---------- Records for this exercise

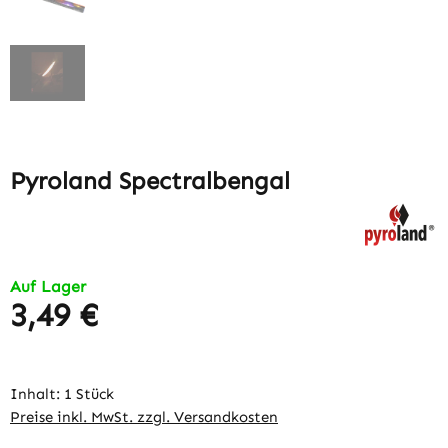
Pyroland Spectralbengal
Auf Lager
3,49 €
Regulärer Preis:
Inhalt:
1 Stück
Preise inkl. MwSt. zzgl. Versandkosten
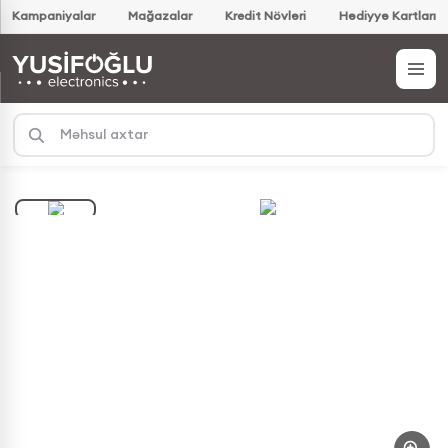
Kampaniyalar
Mağazalar
Kredit Növləri
Hədiyyə Kartları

--------------------

* Exercise directions:
Give back the material above exactly, without pictures.

* Written response:
Pyroland Spectralbengal
Auf Lager
3,49 €
Regulärer Preis:
Inhalt:
1 Stück
Preise inkl. MwSt. zzgl. Versandkosten
Kampaniyalar
Mağazalar
Kredit Növləri
Hədiyyə Kartları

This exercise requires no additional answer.